= Problem =
Go through the lines below and copy any that hold the string "Engine".

= Records to use =
■ ■ ■ ■
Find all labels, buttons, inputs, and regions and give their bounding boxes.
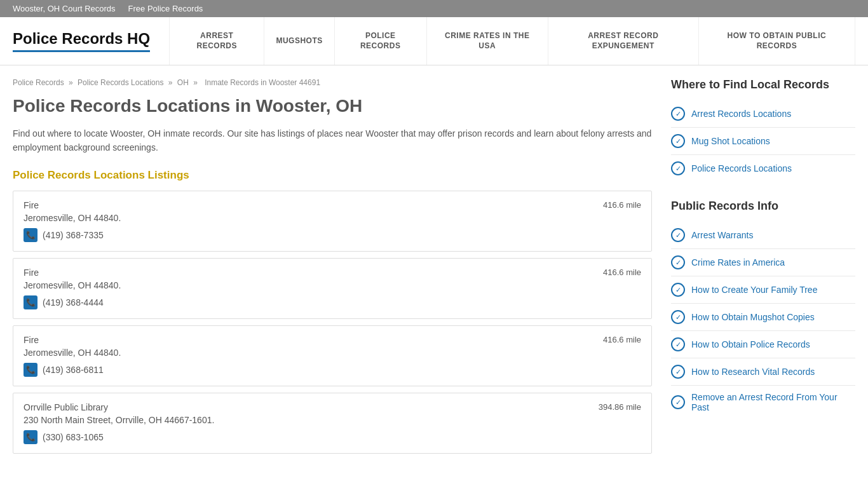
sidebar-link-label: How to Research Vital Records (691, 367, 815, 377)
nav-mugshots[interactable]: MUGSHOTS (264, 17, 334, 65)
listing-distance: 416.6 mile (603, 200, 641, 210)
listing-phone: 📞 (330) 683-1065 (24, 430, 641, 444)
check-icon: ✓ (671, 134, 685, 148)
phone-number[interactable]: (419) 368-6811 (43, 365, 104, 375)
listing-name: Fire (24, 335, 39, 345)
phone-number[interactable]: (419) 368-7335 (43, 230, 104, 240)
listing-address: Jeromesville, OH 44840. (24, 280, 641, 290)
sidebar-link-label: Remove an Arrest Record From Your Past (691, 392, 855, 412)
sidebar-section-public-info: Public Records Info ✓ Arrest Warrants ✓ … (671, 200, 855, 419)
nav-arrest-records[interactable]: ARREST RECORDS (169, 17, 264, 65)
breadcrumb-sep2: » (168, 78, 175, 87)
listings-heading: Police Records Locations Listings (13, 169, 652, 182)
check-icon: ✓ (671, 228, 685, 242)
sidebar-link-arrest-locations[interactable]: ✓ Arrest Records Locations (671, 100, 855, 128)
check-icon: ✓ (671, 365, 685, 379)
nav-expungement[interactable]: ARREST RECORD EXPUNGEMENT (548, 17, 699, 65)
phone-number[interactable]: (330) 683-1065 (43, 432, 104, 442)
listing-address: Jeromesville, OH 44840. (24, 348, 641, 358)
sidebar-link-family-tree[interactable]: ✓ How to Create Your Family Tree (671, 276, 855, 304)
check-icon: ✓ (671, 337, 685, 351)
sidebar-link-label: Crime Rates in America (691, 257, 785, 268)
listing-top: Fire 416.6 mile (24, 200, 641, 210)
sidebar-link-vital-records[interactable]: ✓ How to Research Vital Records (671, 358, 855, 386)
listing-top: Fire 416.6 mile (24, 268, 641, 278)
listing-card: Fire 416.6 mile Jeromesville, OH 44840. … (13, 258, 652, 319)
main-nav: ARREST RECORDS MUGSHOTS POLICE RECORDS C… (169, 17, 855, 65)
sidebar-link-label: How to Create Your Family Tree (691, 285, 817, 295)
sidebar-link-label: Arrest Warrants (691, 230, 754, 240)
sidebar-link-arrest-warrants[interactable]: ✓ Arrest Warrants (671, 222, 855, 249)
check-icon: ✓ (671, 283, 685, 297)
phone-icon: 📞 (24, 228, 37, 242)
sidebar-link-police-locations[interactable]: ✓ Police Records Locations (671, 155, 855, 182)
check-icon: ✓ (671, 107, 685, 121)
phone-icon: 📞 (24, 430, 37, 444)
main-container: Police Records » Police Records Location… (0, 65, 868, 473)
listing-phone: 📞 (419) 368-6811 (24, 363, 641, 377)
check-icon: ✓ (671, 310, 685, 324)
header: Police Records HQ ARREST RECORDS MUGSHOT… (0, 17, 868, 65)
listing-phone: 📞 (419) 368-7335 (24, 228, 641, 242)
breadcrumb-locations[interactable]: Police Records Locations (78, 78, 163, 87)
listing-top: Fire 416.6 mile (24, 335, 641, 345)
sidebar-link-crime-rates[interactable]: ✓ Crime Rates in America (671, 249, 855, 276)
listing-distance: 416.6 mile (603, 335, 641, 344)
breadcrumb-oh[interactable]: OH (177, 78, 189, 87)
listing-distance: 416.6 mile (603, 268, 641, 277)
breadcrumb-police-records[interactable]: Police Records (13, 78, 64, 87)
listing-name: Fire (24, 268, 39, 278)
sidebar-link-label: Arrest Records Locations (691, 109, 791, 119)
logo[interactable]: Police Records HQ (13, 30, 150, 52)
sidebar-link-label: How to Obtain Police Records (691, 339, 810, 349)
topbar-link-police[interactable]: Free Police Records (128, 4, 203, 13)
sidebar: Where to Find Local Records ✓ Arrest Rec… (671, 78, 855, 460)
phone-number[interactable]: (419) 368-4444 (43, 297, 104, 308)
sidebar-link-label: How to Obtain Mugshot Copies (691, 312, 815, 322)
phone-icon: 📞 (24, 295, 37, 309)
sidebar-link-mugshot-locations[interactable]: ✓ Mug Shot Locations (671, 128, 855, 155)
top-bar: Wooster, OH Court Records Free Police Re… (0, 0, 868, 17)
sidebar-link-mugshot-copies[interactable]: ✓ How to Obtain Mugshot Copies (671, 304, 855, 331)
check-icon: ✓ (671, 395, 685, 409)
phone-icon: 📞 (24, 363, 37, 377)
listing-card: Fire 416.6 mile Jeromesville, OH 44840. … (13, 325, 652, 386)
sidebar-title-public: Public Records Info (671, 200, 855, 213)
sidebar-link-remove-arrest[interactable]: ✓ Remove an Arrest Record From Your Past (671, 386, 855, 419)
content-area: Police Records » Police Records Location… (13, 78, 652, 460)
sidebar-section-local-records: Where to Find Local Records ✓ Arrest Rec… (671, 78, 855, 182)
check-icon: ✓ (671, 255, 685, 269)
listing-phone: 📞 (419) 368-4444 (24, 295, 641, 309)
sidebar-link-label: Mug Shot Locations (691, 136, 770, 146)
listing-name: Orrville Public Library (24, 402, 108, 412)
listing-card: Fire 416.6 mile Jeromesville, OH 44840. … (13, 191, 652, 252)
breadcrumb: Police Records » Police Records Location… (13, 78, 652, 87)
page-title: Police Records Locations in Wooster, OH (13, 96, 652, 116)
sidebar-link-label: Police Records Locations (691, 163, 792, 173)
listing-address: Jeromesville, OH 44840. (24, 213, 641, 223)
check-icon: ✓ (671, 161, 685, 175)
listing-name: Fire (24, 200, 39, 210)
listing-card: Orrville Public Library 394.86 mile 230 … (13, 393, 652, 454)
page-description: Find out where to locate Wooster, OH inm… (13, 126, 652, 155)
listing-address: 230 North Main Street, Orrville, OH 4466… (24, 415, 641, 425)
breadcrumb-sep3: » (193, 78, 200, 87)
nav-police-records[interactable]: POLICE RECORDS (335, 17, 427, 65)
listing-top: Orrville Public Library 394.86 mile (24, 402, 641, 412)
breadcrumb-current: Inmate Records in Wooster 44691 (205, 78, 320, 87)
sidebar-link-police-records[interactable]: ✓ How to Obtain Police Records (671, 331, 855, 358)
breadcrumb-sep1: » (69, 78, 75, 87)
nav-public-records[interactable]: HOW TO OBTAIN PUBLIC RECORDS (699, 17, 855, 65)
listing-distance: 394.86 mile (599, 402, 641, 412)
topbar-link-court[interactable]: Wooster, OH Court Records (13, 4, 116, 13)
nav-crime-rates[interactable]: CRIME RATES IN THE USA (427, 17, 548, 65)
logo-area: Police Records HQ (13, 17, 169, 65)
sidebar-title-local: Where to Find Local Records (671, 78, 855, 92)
■ ■ ■ ■
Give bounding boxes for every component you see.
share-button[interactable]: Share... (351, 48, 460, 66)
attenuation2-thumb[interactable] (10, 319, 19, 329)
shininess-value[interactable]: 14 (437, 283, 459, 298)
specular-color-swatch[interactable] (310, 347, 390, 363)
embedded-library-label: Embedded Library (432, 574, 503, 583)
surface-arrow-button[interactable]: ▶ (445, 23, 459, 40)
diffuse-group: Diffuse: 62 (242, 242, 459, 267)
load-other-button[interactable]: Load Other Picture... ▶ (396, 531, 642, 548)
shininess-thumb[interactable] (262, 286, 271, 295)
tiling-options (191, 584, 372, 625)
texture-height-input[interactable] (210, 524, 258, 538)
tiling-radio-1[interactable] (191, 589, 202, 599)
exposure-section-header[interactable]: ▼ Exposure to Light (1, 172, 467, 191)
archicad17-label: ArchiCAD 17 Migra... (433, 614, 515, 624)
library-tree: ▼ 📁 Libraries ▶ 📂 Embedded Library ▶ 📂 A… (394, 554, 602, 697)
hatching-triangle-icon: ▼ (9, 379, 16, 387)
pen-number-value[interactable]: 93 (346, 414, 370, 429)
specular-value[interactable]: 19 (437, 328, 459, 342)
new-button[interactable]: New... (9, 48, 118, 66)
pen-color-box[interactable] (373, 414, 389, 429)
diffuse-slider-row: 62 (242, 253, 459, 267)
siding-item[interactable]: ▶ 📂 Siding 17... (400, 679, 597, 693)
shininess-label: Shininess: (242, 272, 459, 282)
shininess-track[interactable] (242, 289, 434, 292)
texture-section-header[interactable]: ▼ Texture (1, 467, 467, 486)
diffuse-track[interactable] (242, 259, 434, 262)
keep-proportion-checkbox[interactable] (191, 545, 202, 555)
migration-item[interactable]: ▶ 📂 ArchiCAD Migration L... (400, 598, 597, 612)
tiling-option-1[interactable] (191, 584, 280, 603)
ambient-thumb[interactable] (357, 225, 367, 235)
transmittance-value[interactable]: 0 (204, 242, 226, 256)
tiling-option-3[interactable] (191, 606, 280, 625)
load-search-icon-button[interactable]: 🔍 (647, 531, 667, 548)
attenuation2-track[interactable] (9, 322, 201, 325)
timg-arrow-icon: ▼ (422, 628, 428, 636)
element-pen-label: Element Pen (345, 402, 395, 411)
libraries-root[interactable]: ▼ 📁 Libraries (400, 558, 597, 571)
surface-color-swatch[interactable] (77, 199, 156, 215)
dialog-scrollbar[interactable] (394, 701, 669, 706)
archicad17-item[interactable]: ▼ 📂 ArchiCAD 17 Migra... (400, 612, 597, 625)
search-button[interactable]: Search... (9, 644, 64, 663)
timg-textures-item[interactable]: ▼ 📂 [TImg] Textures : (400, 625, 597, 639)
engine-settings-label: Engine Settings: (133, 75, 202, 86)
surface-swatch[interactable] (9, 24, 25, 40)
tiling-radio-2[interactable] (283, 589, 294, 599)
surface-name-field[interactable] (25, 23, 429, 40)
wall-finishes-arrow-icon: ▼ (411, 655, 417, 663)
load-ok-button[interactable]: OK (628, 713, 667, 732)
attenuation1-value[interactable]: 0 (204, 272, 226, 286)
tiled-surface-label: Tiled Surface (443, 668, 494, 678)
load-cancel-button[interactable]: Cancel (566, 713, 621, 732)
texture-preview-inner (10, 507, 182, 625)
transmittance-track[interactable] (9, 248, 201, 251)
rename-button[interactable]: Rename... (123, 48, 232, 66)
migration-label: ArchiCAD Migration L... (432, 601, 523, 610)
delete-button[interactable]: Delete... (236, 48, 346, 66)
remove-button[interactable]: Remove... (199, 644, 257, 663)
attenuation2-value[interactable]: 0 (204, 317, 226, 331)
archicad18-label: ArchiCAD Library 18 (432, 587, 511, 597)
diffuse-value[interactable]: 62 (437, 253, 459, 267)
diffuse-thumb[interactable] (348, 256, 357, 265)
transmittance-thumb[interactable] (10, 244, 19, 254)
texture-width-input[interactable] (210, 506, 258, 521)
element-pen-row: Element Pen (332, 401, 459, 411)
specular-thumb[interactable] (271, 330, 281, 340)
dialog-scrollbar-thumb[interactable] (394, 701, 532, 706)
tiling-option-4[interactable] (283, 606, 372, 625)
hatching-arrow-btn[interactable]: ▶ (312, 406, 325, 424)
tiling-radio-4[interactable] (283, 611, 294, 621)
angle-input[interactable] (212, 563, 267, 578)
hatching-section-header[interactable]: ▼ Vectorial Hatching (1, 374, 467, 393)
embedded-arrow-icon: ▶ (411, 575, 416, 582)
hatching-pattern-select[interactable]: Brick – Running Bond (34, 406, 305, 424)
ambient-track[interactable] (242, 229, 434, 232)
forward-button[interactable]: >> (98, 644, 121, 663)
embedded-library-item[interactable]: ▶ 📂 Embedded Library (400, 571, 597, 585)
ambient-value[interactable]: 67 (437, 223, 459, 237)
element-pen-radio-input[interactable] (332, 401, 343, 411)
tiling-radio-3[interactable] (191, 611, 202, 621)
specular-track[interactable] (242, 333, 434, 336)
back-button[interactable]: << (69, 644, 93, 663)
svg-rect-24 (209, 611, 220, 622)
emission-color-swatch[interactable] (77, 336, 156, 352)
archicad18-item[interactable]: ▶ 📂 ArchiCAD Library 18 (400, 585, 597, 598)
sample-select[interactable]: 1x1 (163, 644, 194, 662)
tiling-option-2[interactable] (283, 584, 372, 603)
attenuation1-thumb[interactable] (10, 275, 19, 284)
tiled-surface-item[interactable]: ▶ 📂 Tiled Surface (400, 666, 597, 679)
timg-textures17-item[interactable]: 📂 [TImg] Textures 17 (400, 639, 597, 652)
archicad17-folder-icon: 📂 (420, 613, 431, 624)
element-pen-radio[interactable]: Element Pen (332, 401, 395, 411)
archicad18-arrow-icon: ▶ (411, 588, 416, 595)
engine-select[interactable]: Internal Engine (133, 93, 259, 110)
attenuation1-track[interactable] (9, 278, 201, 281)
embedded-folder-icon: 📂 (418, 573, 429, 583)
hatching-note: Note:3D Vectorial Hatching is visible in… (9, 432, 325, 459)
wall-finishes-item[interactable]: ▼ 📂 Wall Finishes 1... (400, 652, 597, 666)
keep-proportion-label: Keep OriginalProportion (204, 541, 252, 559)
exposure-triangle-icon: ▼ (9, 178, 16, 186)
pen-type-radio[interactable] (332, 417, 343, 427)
■ ■ ■ ■
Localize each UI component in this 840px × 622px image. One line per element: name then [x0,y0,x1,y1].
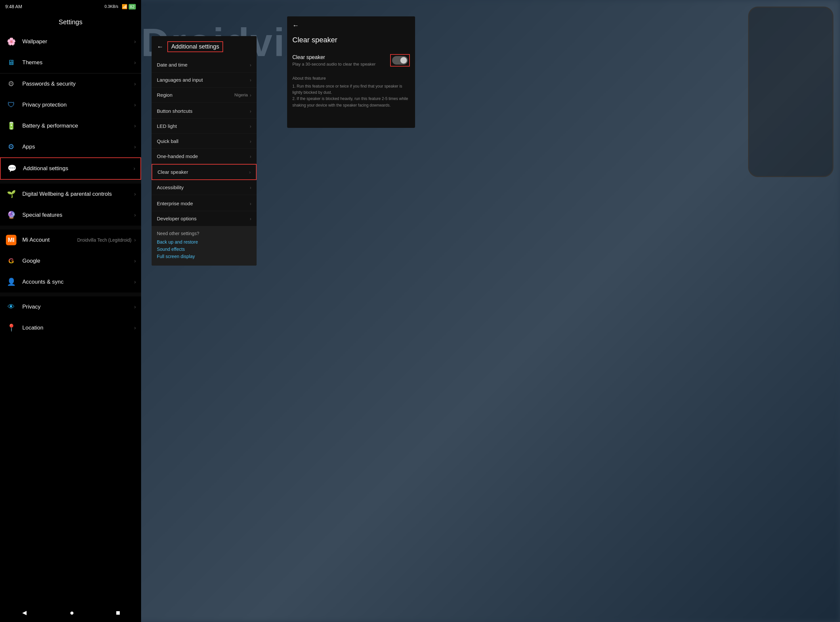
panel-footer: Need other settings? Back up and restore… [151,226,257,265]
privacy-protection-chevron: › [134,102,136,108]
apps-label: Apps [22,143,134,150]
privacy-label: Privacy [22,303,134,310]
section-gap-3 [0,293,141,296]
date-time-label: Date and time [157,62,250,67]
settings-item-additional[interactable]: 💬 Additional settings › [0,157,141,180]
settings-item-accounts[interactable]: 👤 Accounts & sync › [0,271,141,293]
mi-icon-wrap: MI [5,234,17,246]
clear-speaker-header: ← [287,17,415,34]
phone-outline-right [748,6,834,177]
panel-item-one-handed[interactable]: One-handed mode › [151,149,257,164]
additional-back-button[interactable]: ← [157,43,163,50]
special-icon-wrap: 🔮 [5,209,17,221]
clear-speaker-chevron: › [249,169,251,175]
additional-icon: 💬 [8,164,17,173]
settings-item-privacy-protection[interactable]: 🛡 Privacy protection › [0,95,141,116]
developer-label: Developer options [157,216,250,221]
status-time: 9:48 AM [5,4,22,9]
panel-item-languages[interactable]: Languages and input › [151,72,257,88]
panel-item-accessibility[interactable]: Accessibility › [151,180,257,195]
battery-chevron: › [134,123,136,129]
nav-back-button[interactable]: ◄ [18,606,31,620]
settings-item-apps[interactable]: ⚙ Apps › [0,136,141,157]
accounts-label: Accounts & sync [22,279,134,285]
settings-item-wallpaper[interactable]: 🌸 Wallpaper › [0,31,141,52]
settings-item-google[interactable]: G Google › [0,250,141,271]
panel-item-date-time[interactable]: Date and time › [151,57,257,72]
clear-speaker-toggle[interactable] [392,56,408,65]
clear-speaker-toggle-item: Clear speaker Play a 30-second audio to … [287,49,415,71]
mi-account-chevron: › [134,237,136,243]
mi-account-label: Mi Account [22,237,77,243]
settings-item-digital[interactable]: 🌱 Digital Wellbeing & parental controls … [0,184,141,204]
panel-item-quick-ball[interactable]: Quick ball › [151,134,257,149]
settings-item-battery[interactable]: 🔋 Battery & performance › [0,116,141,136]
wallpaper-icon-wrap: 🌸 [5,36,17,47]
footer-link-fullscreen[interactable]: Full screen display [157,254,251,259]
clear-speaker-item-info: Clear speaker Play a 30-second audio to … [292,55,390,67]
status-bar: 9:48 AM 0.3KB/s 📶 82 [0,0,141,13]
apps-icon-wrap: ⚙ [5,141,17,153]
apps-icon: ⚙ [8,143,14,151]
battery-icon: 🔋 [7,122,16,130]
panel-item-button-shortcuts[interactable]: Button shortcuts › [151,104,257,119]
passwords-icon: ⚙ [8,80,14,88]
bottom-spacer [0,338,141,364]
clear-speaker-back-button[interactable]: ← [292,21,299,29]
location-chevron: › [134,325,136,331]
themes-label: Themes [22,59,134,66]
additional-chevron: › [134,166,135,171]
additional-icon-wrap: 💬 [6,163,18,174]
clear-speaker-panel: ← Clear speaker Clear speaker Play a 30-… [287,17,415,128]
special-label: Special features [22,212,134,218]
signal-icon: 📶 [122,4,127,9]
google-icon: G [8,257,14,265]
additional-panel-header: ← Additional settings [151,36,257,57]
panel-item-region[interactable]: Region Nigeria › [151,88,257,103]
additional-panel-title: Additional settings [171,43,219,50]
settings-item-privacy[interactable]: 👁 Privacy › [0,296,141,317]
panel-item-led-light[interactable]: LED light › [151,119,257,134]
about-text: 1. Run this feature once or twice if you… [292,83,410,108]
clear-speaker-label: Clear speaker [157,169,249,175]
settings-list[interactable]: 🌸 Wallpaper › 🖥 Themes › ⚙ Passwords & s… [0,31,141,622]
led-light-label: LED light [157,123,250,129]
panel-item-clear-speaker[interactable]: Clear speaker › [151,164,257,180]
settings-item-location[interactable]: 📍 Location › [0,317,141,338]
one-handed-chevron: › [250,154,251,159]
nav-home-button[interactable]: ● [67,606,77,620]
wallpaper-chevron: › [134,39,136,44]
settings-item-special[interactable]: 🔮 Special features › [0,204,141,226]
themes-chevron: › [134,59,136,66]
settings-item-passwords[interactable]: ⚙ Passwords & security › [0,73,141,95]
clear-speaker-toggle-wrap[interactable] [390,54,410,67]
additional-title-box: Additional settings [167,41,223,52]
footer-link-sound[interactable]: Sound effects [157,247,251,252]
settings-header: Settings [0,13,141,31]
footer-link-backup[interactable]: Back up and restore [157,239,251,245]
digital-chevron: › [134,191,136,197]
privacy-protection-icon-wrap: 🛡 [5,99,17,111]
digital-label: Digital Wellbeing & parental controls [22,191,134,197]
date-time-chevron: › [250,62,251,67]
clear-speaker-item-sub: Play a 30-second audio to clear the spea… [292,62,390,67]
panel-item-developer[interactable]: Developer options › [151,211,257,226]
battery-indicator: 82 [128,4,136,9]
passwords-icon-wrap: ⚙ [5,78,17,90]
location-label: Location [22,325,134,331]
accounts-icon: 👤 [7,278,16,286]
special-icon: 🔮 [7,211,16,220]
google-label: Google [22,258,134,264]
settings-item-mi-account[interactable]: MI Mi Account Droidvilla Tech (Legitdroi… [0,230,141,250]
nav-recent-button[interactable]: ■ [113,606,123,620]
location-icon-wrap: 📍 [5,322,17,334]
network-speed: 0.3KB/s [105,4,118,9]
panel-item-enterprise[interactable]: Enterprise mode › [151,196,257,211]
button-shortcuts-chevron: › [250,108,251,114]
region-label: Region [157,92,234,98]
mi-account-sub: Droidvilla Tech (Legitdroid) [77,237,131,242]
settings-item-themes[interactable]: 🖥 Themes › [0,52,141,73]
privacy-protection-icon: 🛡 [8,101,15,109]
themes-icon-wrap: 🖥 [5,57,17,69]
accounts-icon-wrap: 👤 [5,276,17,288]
■ ■ ■ ■
= Result below =
engine-settings-label: Engine Settings: (133, 75, 202, 86)
engine-select[interactable]: Internal Engine (133, 93, 259, 110)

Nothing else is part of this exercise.